The second noteworthy item is that Peter denies knowing Jesus this time with an oath. By using an oath, Peter was attempting to bring greater weight or veracity to his claim that he did not know Jesus. There was no mention of Peter using any oath to deny Jesus the first time (Matthew 26:70). This suggests that Peter denied Jesus more emphatically or with intensity the second time than when he did the first time.

The third and final important item is the Greek word that Matthew translated as know within Peter's denial. This word is a form of οἶδα (G1492 - pronounced: "Oi'-dah). The word "oidah" describes theoretical knowledge. "Oidah" is different from the other common Greek word for "I know," which is γινώσκω (G1097 - pronounced "Ghin-ōs-kō"). "Ghinōskō" describes relational or experiential knowledge or familiarity.

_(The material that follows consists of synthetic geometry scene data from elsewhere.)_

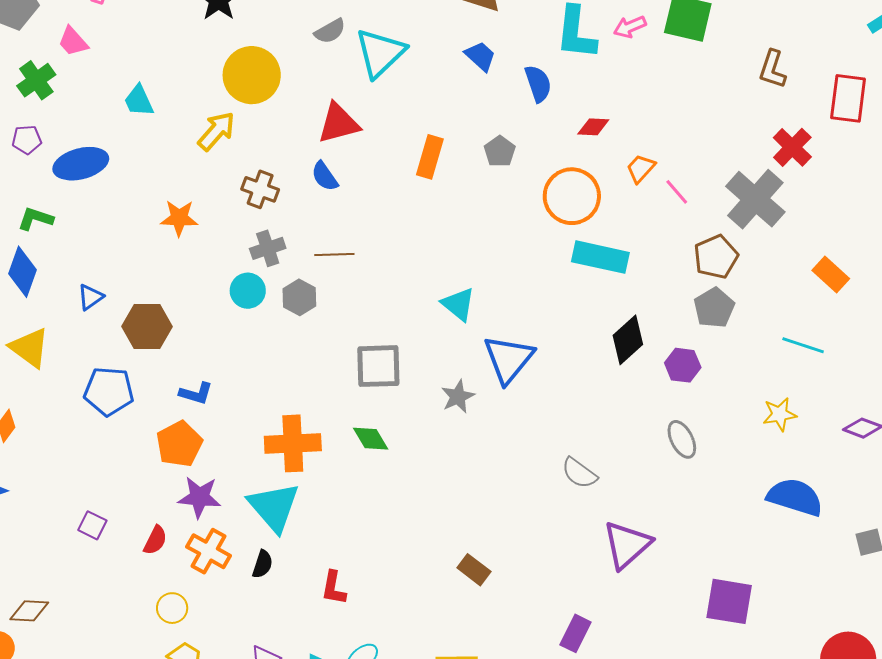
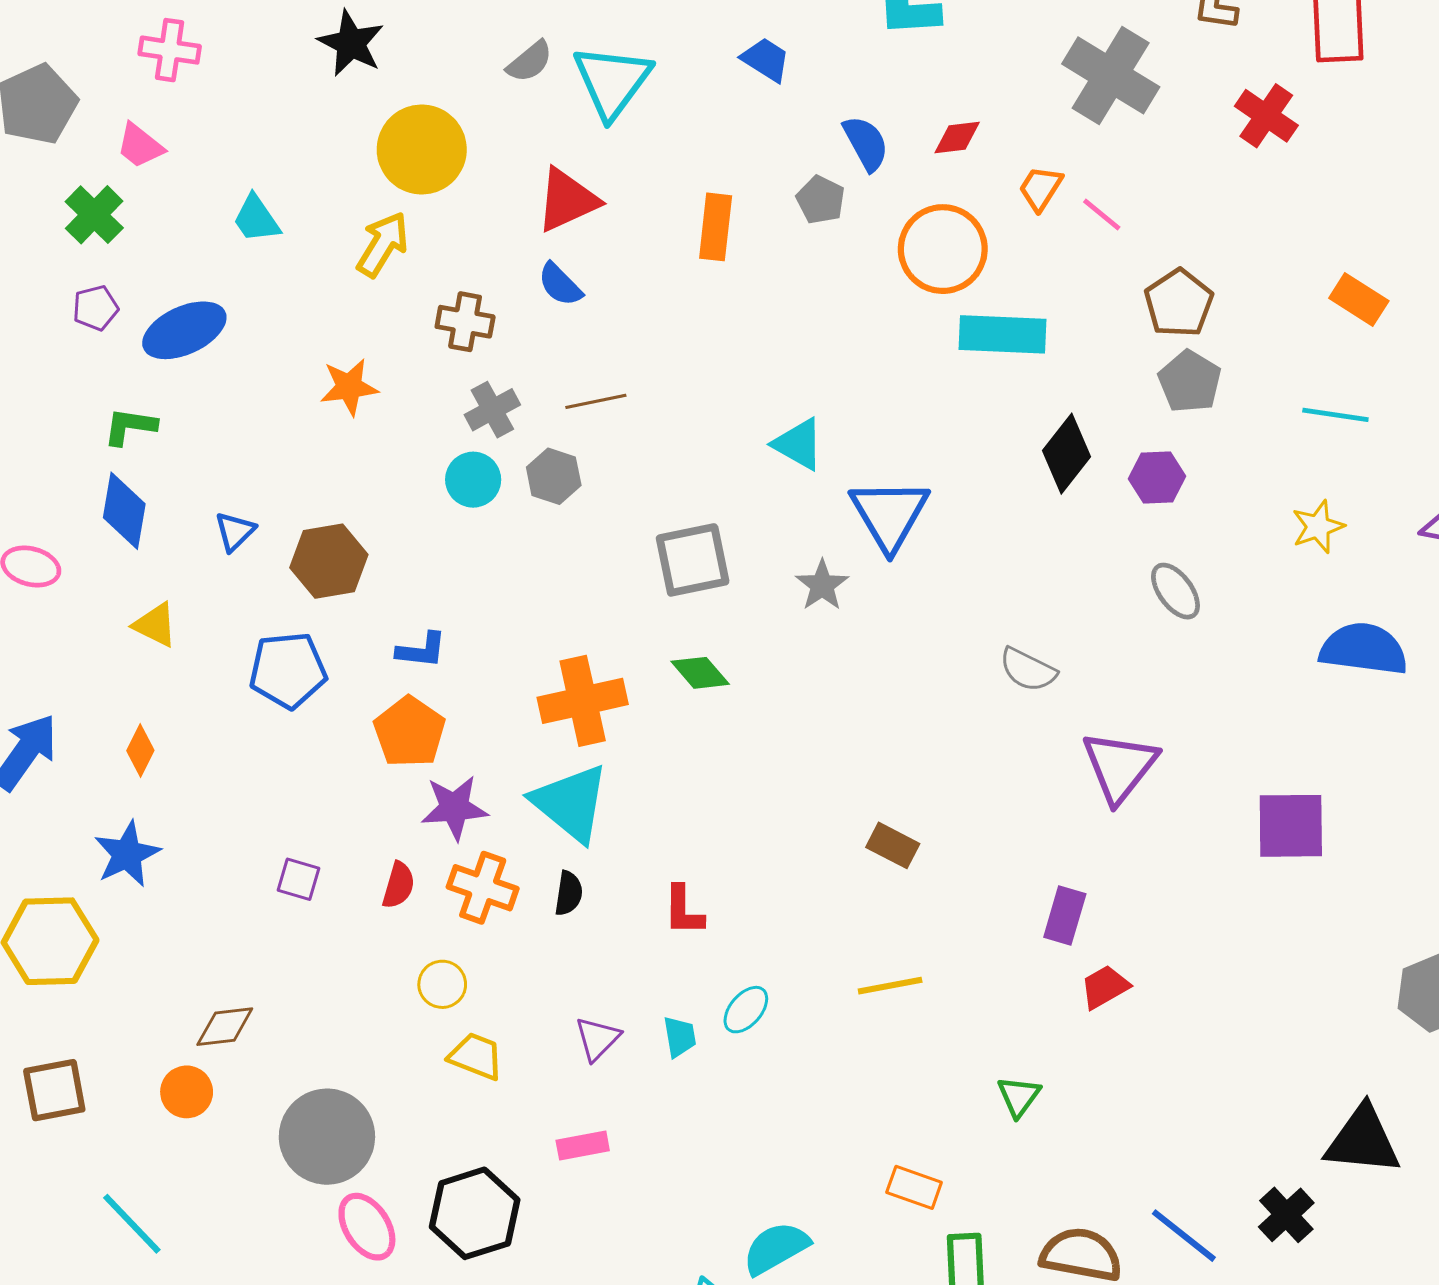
blue semicircle: (538, 84) -> (866, 143), moved
gray cross: (755, 199) -> (1111, 75), moved
yellow triangle: (30, 348) -> (155, 625), size x0.7

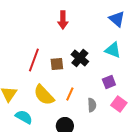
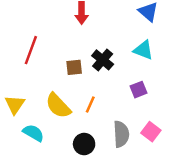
red line: (34, 60) -> (31, 50), moved
pink square: (119, 104) -> (151, 132), moved
gray semicircle: (92, 105) -> (121, 134), moved, size x1.5

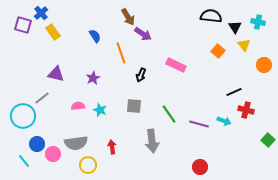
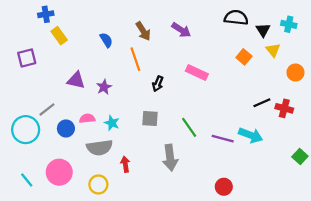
blue cross: (41, 13) -> (46, 14), turned 32
brown arrow: (128, 17) -> (143, 31), moved
purple square: (23, 25) -> (27, 58), moved, turned -30
purple arrow: (143, 34) -> (181, 30), moved
purple triangle: (56, 74) -> (76, 80), moved
red cross: (246, 110) -> (284, 108), moved
cyan arrow: (224, 121) -> (251, 135), size x1.5
gray semicircle: (76, 143) -> (100, 148), moved
blue circle: (37, 144) -> (66, 128), moved
pink circle: (53, 154) -> (59, 172), size x1.5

By denying he did not know Jesus with the word "oidah", Peter is implying that he knows little or nothing about Him. Had Peter said that he did not "Ginōskō-know" Jesus, he would have meant that he might have talked with Him once or twice, or heard Him speak, or heard about His miracles, but that Peter was not a real follower of Jesus, more of a distant acquaintance. But Peter did not use the word "ginōskō" in his denial. He used the word "oidah."

By using "oidah" in his denial, Peter was claiming that he knew nothing about Jesus whatsoever; that he had never interacted with Him or heard Him or seen Him. When Peter said: I do not "oidah-know" the man (notice how Peter does not even speak Jesus's name) he was claiming that he and Jesus were complete and total strangers.

Therefore Peter's "oidah" denial was much stronger, harsher, and more complete than if he had merely said he did not "ghinōskō" Jesus.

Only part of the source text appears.